Mourinho was also criticized for letting the title race die by settling for the draw but, with Barca already eight points clear and carrying the head-to-head advantage afforded them by that 5-0 win before Christmas, the Special One must have considered the title race over.

He had other priorities. To rebuild his players’ fragile confidence that they could at least compete with Barca, to give them the beginnings of a belief going forward into this unique four-game series against the Catalans that they could actually best their great rivals.

And it worked. Only four days after ending their losing streak, Madrid beat Barcelona by a solitary extra time goal in Valencia to triumph in the Copa del Rey final for the first time in 18 years. But even more significantly, they beat Barca the Mourinho way.

Cristiano Ronaldo and Pepe both played crucial roles in Madrid's victory
  
Unlike their first meeting in November, Real did not walk out onto the pitch for the Copa del Rey final seized by the arrogant delusion that they could match Barcelona blow for blow. Instead, they accepted they would lose the battle for possession, and so concentrated on defending tightly and deep in a bid to limit their opponents as much as possible.

The defensive midfield trio of Xabi Alonso, Sami Khedira and the excellent Pepe ensured there was almost no space for Barca to play tiki-taka football between the midfield and defensive lines, whilst Cristiano Ronaldo, Mesut Ozil and Angel Di Maria pressured high up the pitch in a bid to prevent the Catalans getting into their rhythm.

Mourinho's gameplan was not perfect, and Madrid still rode their luck at times. Iker Casillas rescued his team-mates with fantastic saves on a handful of occasions, and only Pedro's marginally ill-timed run ensured a moment of mesmerising genius from Lionel Messi did not get the reward it surely merited.

But for the most part Real managed to frustrate Pep Guardiola's men, and actually produced a number of clear opportunities of their own through lightning quick counterattacks. Cristiano Ronaldo finally found himself in a position to have a decisive influence over a Clasico, and took his chance brilliantly with that towering injury time header.

It wasn't pretty, but Madrid have finally found a way to beat Barca. All they have had to do is to set egos aside, accept their own footballing inferiority and discard high-held principles of entertainment to embrace "anti-football".

This may not sit right with purists in the Madrid hierarchy such as Di Stefano and Valdano, but Real fans are just grateful to Mourinho for stemming the tide of Catalan victories in the Clasico.

And of course, further glories could be ahead.

The Copa del Rey victory will give the Madrid players a huge psychological boost ahead of the two-legged Champions League semi-final to come, whilst Barca's realisation that the current Real is a much more streetwise and formidable beast than the one brushed aside so easily last November may just raise a little self-doubt.
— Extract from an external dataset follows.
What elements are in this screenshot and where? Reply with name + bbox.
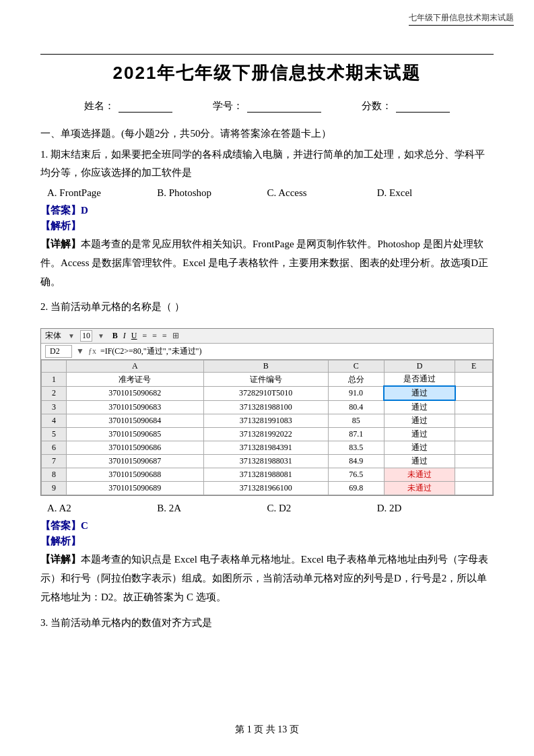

The one final question which remains is whether Wednesday's extra-time exertions will have taken anything out of either side physically.

Barcelona have a frightningly small squad, an oversight which may yet cost them dear, but there is also a doubt as to whether Madrid can defend so perfectly for what will end up being over six hours of football in less than three weeks against the most fearsome attacking team in world football.

Only time will tell, but Real's victory has provided the best possible prologue to the Champions League semi-finals.

With a new, humble Madrid likely taking to the field next Wednesday, the spectacle is unlikely to match last November's magnificent exhibition. It will, however, be a genuine contest.